-- Records provided follows --
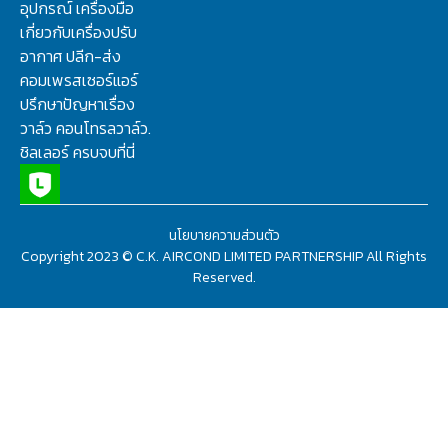
อุปกรณ์ เครื่องมือ
เกี่ยวกับเครื่องปรับ
อากาศ ปลีก-ส่ง
คอมเพรสเซอร์แอร์
ปรึกษาปัญหาเรื่อง
วาล์ว คอนโทรลวาล์ว.
ชิลเลอร์ ครบจบที่นี่
นโยบายความส่วนตัว
Copyright 2023 © C.K. AIRCOND LIMITED PARTNERSHIP All Rights
Reserved.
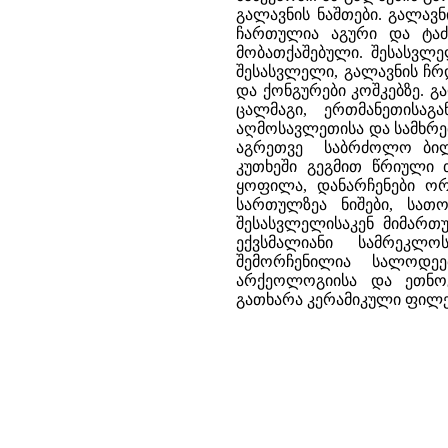
გალავნის ნაშთები. გალავნ
ჩართულია აგური და ტაძ
მობათქაშებული. შესასვლელ
შესასვლელი, გალავნის ჩრ
და ქონგურები კოშკებზე. 
ცალმაგი, ერთმანეთისა
აღმოსავლეთისა და სამხრე
აგრეთვე საბრძოლო ბილი
კუთხეში გეგმით წრიული 
ყოფილა, დანარჩენები ორ
სართულზეა ნიშები, სათ
შესასვლელისაკენ მიმართუ
ექვსმალიანი სამრეკლო
შემორჩენილია სალოდეე
არქეოლოგიისა და ეთნოგრ
გათხარა კერამიკული ფილებ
-- Records provided concluded --
__Task details__. Word for word, copy all the entries above, but with no pictures.

__Written solution__.
อุปกรณ์ เครื่องมือ
เกี่ยวกับเครื่องปรับ
อากาศ ปลีก-ส่ง
คอมเพรสเซอร์แอร์
ปรึกษาปัญหาเรื่อง
วาล์ว คอนโทรลวาล์ว.
ชิลเลอร์ ครบจบที่นี่
นโยบายความส่วนตัว
Copyright 2023 © C.K. AIRCOND LIMITED PARTNERSHIP All Rights
Reserved.
გალავნის ნაშთები. გალავნ
ჩართულია აგური და ტაძ
მობათქაშებული. შესასვლელ
შესასვლელი, გალავნის ჩრ
და ქონგურები კოშკებზე. 
ცალმაგი, ერთმანეთისა
აღმოსავლეთისა და სამხრე
აგრეთვე საბრძოლო ბილი
კუთხეში გეგმით წრიული 
ყოფილა, დანარჩენები ორ
სართულზეა ნიშები, სათ
შესასვლელისაკენ მიმართუ
ექვსმალიანი სამრეკლო
შემორჩენილია სალოდეე
არქეოლოგიისა და ეთნოგრ
გათხარა კერამიკული ფილებ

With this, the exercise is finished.